Vergebliche Neutralität
In seiner Rede zum Abschluss der IOC-Session am Samstag (10.08.) verkündete Bach nun, dass er getreu der Statuten 2025 abtreten würde. Es sei Zeit für frischen Wind und er nicht mehr der Richtige, um die Herausforderungen des Hier und Heute zu bewältigen - neben Digitalisierung und dem Klimawandel nannte er dabei explizit die heikle weltpolitische Lage. Bach hatte als Präsident des IOC immer dessen politische Neutralität betont. Spätestens der russische Angriffskrieg gegen die Ukraine zeigte, dass eine solche Position mit der Realität nicht vereinbar ist.
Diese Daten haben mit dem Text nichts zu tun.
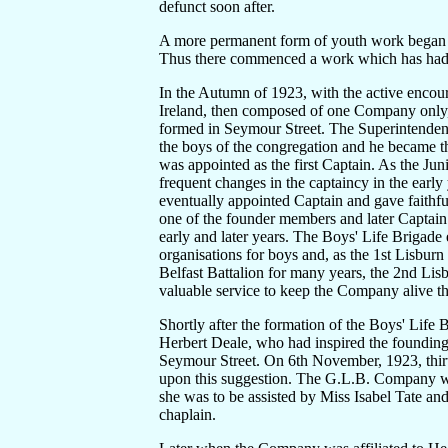
defunct soon after.
A more permanent form of youth work began in
Thus there commenced a work which has had a
In the Autumn of 1923, with the active encou
Ireland, then composed of one Company only
formed in Seymour Street. The Superintendent
the boys of the congregation and he became th
was appointed as the first Captain. As the Jun
frequent changes in the captaincy in the earl
eventually appointed Captain and gave faithfu
one of the founder members and later Captain 
early and later years. The Boys' Life Brigade
organisations for boys and, as the 1st Lisbu
Belfast Battalion for many years, the 2nd L
valuable service to keep the Company alive th
Shortly after the formation of the Boys' Life 
Herbert Deale, who had inspired the founding
Seymour Street. On 6th November, 1923, thirty
upon this suggestion. The G.L.B. Company w
she was to be assisted by Miss Isabel Tate a
chaplain.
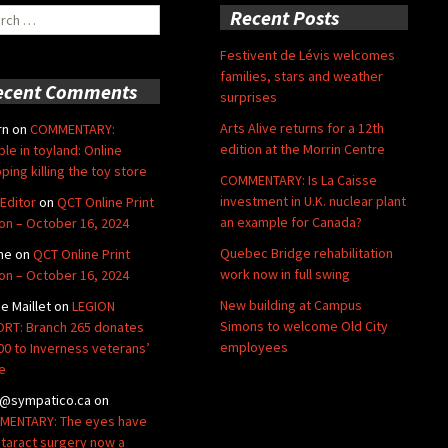
ch
Recent Posts
Festivent de Lévis welcomes
families, stars and weather
ecent Comments
surprises
Arts Alive returns for a 12th
rn
on
COMMENTARY:
edition at the Morrin Centre
ble in toyland: Online
ping killing the toy store
COMMENTARY: Is La Caisse
investment in U.K. nuclear plant
Editor
on
QCT Online Print
an example for Canada?
ion – October 16, 2024
Quebec Bridge rehabilitation
ne
on
QCT Online Print
work now in full swing
ion – October 16, 2024
New building at Campus
de Maillet
on
LEGION
Simons to welcome Old City
RT: Branch 265 donates
employees
00 to Inverness veterans’
e
@sympatico.ca
on
ENTARY: The eyes have
Cataract surgery now a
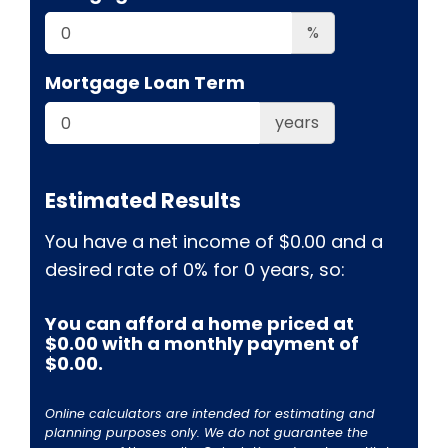
%
Mortgage Loan Term
years
Estimated Results
You have a net income of
$0.00
and a
desired rate of
0%
for
0
years, so:
You can afford a home priced at
$0.00
with a monthly payment of
$0.00
.
Online calculators are intended for estimating and
planning purposes only. We do not guarantee the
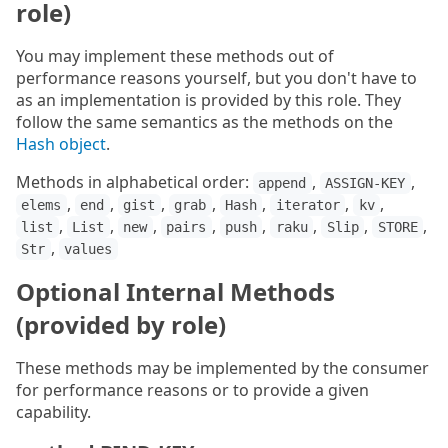
role)
You may implement these methods out of
performance reasons yourself, but you don't have to
as an implementation is provided by this role. They
follow the same semantics as the methods on the
Hash object
.
Methods in alphabetical order:
,
,
append
ASSIGN-KEY
,
,
,
,
,
,
,
elems
end
gist
grab
Hash
iterator
kv
,
,
,
,
,
,
,
,
list
List
new
pairs
push
raku
Slip
STORE
,
Str
values
Optional Internal Methods
(provided by role)
These methods may be implemented by the consumer
for performance reasons or to provide a given
capability.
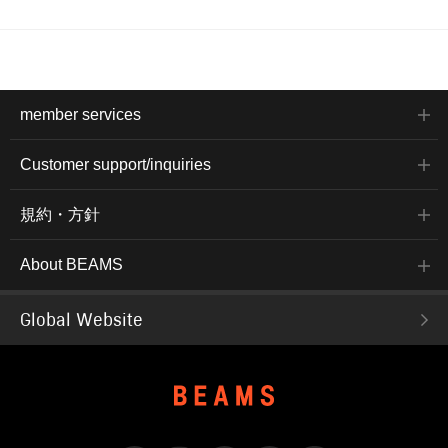
member services
Customer support/inquiries
規約・方針
About BEAMS
Global Website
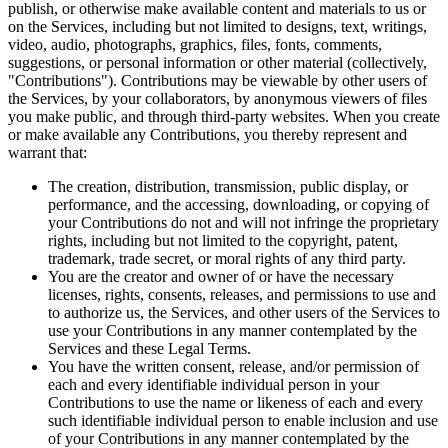
publish, or otherwise make available content and materials to us or
on the Services, including but not limited to designs, text, writings,
video, audio, photographs, graphics, files, fonts, comments,
suggestions, or personal information or other material (collectively,
"Contributions"). Contributions may be viewable by other users of
the Services, by your collaborators, by anonymous viewers of files
you make public, and through third-party websites. When you create
or make available any Contributions, you thereby represent and
warrant that:
The creation, distribution, transmission, public display, or
performance, and the accessing, downloading, or copying of
your Contributions do not and will not infringe the proprietary
rights, including but not limited to the copyright, patent,
trademark, trade secret, or moral rights of any third party.
You are the creator and owner of or have the necessary
licenses, rights, consents, releases, and permissions to use and
to authorize us, the Services, and other users of the Services to
use your Contributions in any manner contemplated by the
Services and these Legal Terms.
You have the written consent, release, and/or permission of
each and every identifiable individual person in your
Contributions to use the name or likeness of each and every
such identifiable individual person to enable inclusion and use
of your Contributions in any manner contemplated by the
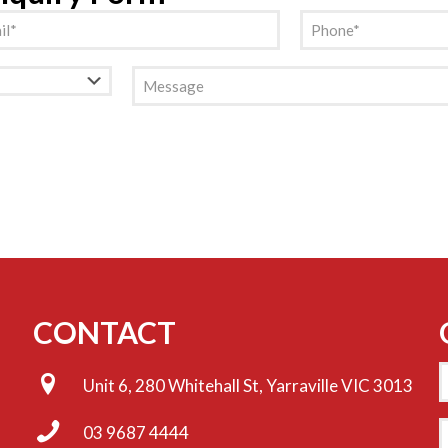
l
Phone
(Required)
(Required)
Message
CONTACT
Unit 6, 280 Whitehall St, Yarraville VIC 3013
E
03 9687 4444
Viele Jahre hatte es Kritik gegeben an seiner persönlichen Nähe und am nachgiebigen Umgang des IOC mit Russland. Trotz wiederholtem, staatlich unterstütztem Doping von Athleten waren immer große russische Kontingente zu Olympischen Spielen angereist. Für Paris 2024 hatte das IOC im Vorfeld 40 russische Athleten unter der Bedingung eingeladen, dass ein unabhängiges Prüfungskomitee sie bezüglich der Ausschlusskriterien Zugehörigkeit zum Militär oder der Unterstützung des Kriegs in der Ukraine entlastet. Am Ende kamen - auch weil einige russische Verbandspräsidenten ihren Athleten die Teilnahme untersagten - nur 15, die unter neutraler Flagge starteten.
Ukrainische Sportler mit besonderer Mission
Für die ukrainische Delegation, die kleinste, die das Land je bei Olympischen Spielen repräsentiert hat, war der Krieg auch in Paris allgegenwärtig. Für zwei Wochen sollte der Fokus der Athleten auf dem Sport liegen, mit zwölf Medaillen schien das ganz gut zu gelingen.
Drei davon waren in Gold, die letzte holte der Boxer Oleksandr Khyzhniak am Donnerstag, als er sich gegen den favorisierten Kasachen Nurbek Oralbay zum Olympiasieger krönte. Er betonte danach die besondere Mission seiner Delegation bei den Spielen von Paris: “Ich bin stolz darauf, mein Land in diesen Zeiten vertreten zu können. Natürlich freue ich mich sehr, dass es mir gelungen ist, Gold für alle zu gewinnen, für die gesamte Ukraine und für alle Ukrainer.”
In Paris wurde deutlich, dass die ukrainischen Sportler ihre Aufgabe vor allem darin sahen, die Moral in der vom Krieg gezeichneten Heimat zu stärken. So auch Olha Charlan, die aus Mykolajiw kommt, einem Ort weniger als 100 Kilometer entfernt von der russischen Front im Osten der Ukraine. Charlan ist zuhause bekannt und beliebt, wegen ihrer sportlichen Erfolge, aber auch darüber hinaus. Sie gewann in Paris Bronze im Säbelfechten, aber die eigentliche Krönung folgte im Mannschaftsfinale. Im Duell mit Südkorea gewann Charlan das entscheidende Gefecht, danach widmeten auch sie und ihre Kolleginnen die Goldmedaillen den Soldaten und Familien in ihrer Heimat.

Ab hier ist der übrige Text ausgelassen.